Impaired dilation of coronary arterioles during increases in myocardial O(2) consumption with hyperglycemia.

Previous studies showed that nitric oxide (NO) plays an important role in coronary arteriolar dilation to increases in myocardial oxygen consumption (MVO(2)). We sought to evaluate coronary microvascular responses to endothelium-dependent and to endothelium-independent vasodilators in an in vivo model.
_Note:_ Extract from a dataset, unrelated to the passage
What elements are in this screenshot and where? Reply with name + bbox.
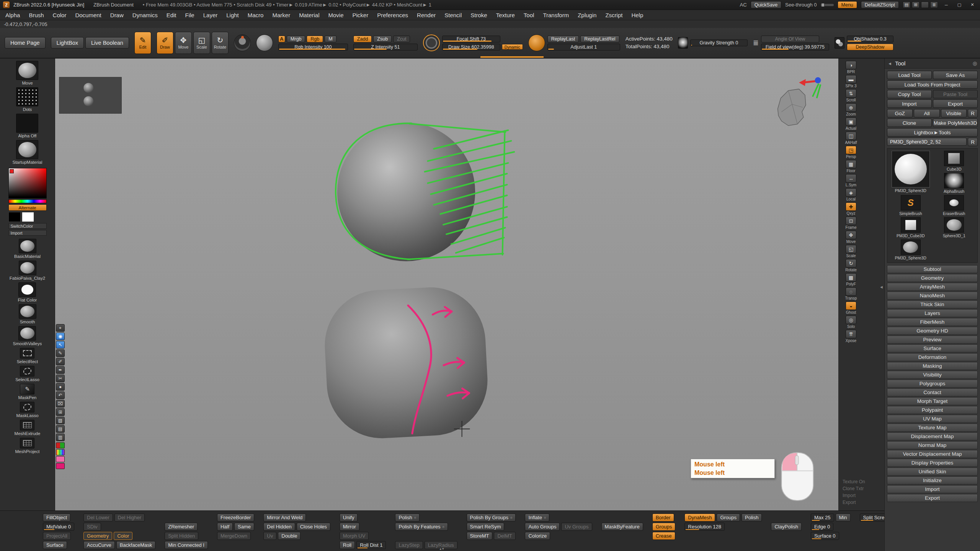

Microvascular diameters were measured using intravital microscopy in 10 normal (N) and 9 hyperglycemic (HG; 1 wk alloxan, 60 mg/kg iv) dogs during suffusion of acetylcholine (1, 10, and 100 microM) or nitroprusside (1, 10, and 100 microM) to test the effects on endothelium-dependent and -independent dilation. During administration of acetylcholine, coronary arteriolar dilation was impaired in HG, but was normal during administration of nitroprusside. To examine a physiologically important vasomotor response, 10 N and 7 HG control, 5 HG and 5 N during superoxide dismutase (SOD), and 5 HG and 4 N after SQ29,548 (SQ; thromboxane A(2)/prostaglandin H(2) receptor antagonist) dogs were studied at three levels of MVO(2): at rest, during dobutamine (DOB; 10 microg. kg(-1). min(-1) iv), and during DOB with rapid atrial pacing (RAP; 280 +/- 10 beats/min). During dobutamine, coronary arterioles dilated similarly in all groups, and the increase in MVO(2) was similar among the groups. However, during the greater metabolic stimulus (DOB+RAP), coronary arterioles in N dilated (36 +/- 4% change from diameter at rest) significantly more than HG (16 +/- 3%, P < 0.05). In HG+SQ and in HG+SOD, coronary arterioles dilated similarly to N, and greater than HG (P < 0.05). MVO(2) during DOB+RAP was similar among groups. Normal dogs treated with SOD and SQ29,548 were not different from untreated N dogs. Thus, in HG dogs, dilation of coronary arterioles is selectively impaired in response to administration of the endothelium-dependent vasodilator acetylcholine and during increases in MVO(2).

Free radicals mediate endothelial dysfunction of coronary arterioles in diabetes.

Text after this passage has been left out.